Brief
Go through the lines below and repeat each one exactly, skipping pictures.
╔══
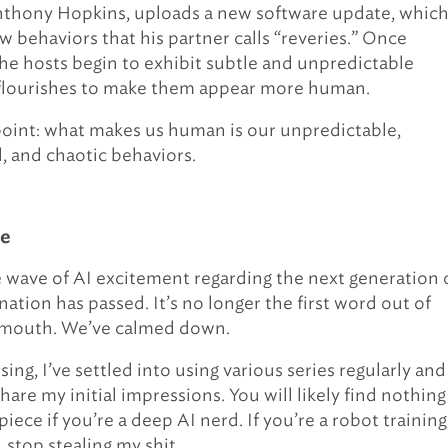
nthony Hopkins, uploads a new software update, whic
w behaviors that his partner calls “reveries.” Once
he hosts begin to exhibit subtle and unpredictable
 flourishes to make them appear more human.
 point: what makes us human is our unpredictable,
 and chaotic behaviors.
ne
 wave of AI excitement regarding the next generation 
ation has passed. It’s no longer the first word out of
 mouth. We’ve calmed down.
sing, I’ve settled into using various series regularly and
are my initial impressions. You will likely find nothing
piece if you’re a deep AI nerd. If you’re a robot trainin
 stop stealing my shit.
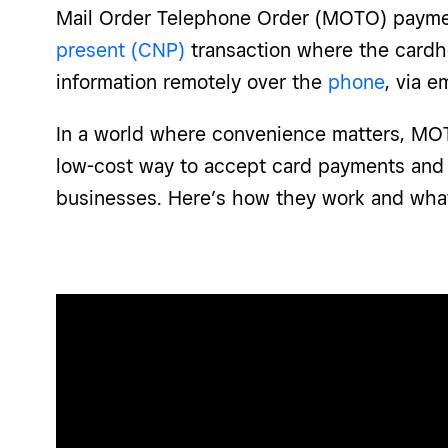
Mail Order Telephone Order (MOTO) payme
present (CNP)
transaction where the cardh
information remotely over the
phone
, via e
In a world where convenience matters, MO
low-cost way to accept card payments and
businesses. Here’s how they work and wha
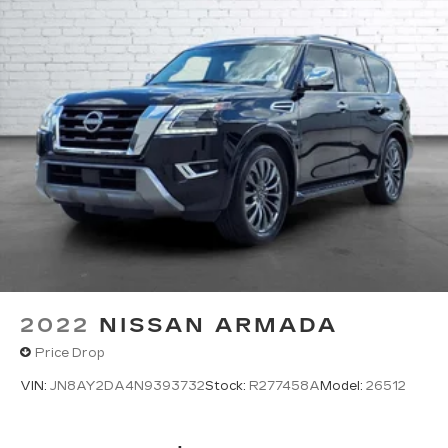
2022
NISSAN ARMADA
Price Drop
VIN:
JN8AY2DA4N9393732
Stock:
R277458A
Model:
26512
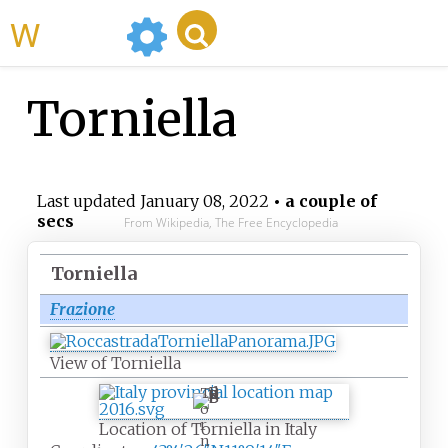
WikiMili
Torniella
Last updated
January 08, 2022
• a couple of
secs
From Wikipedia, The Free Encyclopedia
Torniella
Frazione
View of Torniella
T
o
r
Location of Torniella in Italy
n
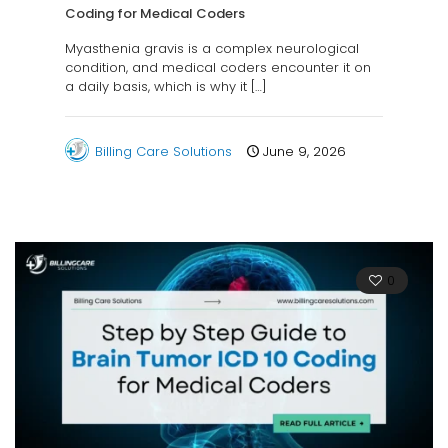
Coding for Medical Coders
Myasthenia gravis is a complex neurological
condition, and medical coders encounter it on
a daily basis, which is why it
[…]
Billing Care Solutions
June 9, 2026
0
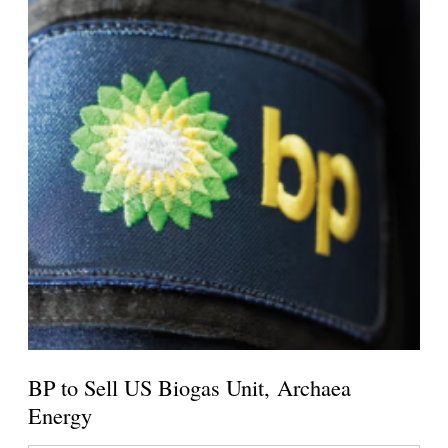
BP to Sell US Biogas Unit, Archaea
Energy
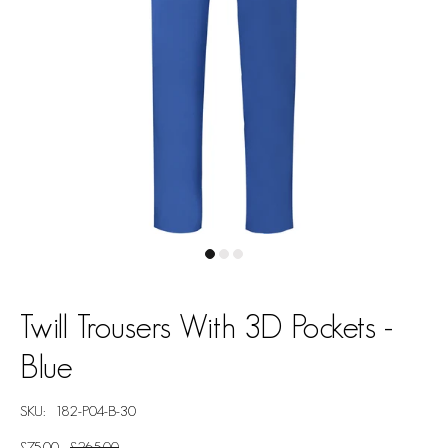
Twill Trousers With 3D Pockets -
Blue
SKU:
182-P04-B-30
£75.00
£265.00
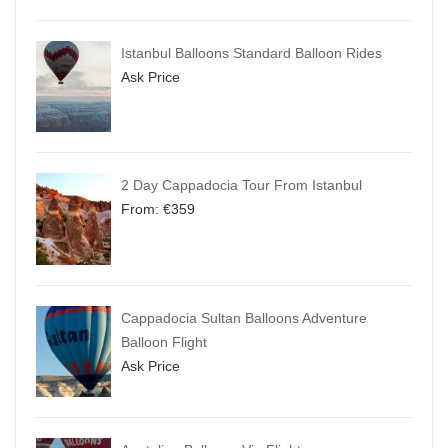
Istanbul Balloons Standard Balloon Rides
Ask Price
2 Day Cappadocia Tour From Istanbul
From:
€
359
Cappadocia Sultan Balloons Adventure
Balloon Flight
Ask Price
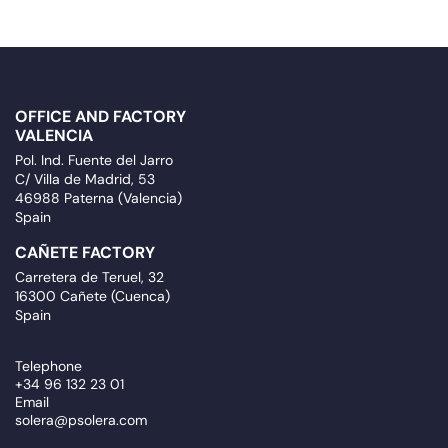
OFFICE AND FACTORY
VALENCIA
Pol. Ind. Fuente del Jarro
C/ Villa de Madrid, 53
46988 Paterna (Valencia)
Spain
CAÑETE FACTORY
Carretera de Teruel, 32
16300 Cañete (Cuenca)
Spain
Telephone
+34 96 132 23 01
Email
solera@psolera.com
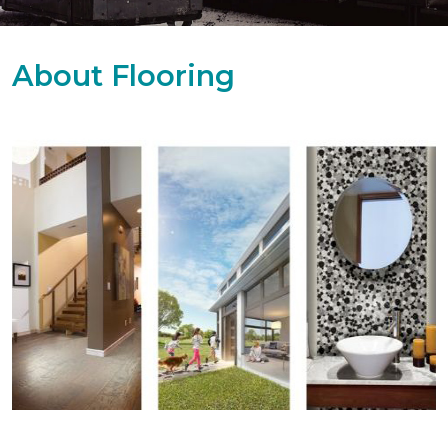
About Flooring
╚══
Completed exercise
nthony Hopkins, uploads a new software update, whic
w behaviors that his partner calls “reveries.” Once
he hosts begin to exhibit subtle and unpredictable
 flourishes to make them appear more human.
 point: what makes us human is our unpredictable,
 and chaotic behaviors.
ne
 wave of AI excitement regarding the next generation 
ation has passed. It’s no longer the first word out of
 mouth. We’ve calmed down.
sing, I’ve settled into using various series regularly and
are my initial impressions. You will likely find nothing
piece if you’re a deep AI nerd. If you’re a robot trainin
 stop stealing my shit.
Mail Order Telephone Order (MOTO) payme
present (CNP)
transaction where the cardh
information remotely over the
phone
, via e
In a world where convenience matters, MO
low-cost way to accept card payments and
businesses. Here’s how they work and wha
2022
NISSAN ARMADA
Price Drop
VIN:
JN8AY2DA4N9393732
Stock:
R277458A
Model:
26512
WikiMili
Torniella
Last updated
January 08, 2022
• a couple of
secs
From Wikipedia, The Free Encyclopedia
Torniella
Frazione
View of Torniella
T
o
r
Location of Torniella in Italy
n
Coding for Medical Coders
Myasthenia gravis is a complex neurological
condition, and medical coders encounter it on
a daily basis, which is why it
[…]
Billing Care Solutions
June 9, 2026
0
BP to Sell US Biogas Unit, Archaea
Energy
Twill Trousers With 3D Pockets -
Blue
SKU:
182-P04-B-30
£75.00
£265.00
Istanbul Balloons Standard Balloon Rides
Ask Price
2 Day Cappadocia Tour From Istanbul
From:
€
359
Cappadocia Sultan Balloons Adventure
Balloon Flight
Ask Price
OFFICE AND FACTORY
VALENCIA
Pol. Ind. Fuente del Jarro
C/ Villa de Madrid, 53
46988 Paterna (Valencia)
Spain
CAÑETE FACTORY
Carretera de Teruel, 32
16300 Cañete (Cuenca)
Spain
Telephone
+34 96 132 23 01
Email
solera@psolera.com
About Flooring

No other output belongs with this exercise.